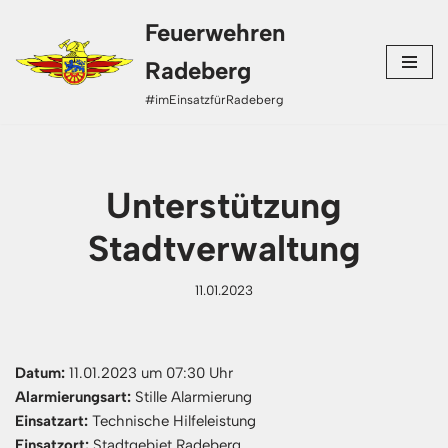
Feuerwehren
Zum
Radeberg
Inhalt
#imEinsatzfürRadeberg
springen
Unterstützung
Stadtverwaltung
11.01.2023
Datum:
11.01.2023 um 07:30 Uhr
Alarmierungsart:
Stille Alarmierung
Einsatzart:
Technische Hilfeleistung
Einsatzort:
Stadtgebiet Radeberg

• • • •

*Aim of the exercise*. Could you retype the records above exactly, omitting the pictures?

*Expected answer*.
Feuerwehren
Zum
Radeberg
Inhalt
#imEinsatzfürRadeberg
springen
Unterstützung
Stadtverwaltung
11.01.2023
Datum:
11.01.2023 um 07:30 Uhr
Alarmierungsart:
Stille Alarmierung
Einsatzart:
Technische Hilfeleistung
Einsatzort:
Stadtgebiet Radeberg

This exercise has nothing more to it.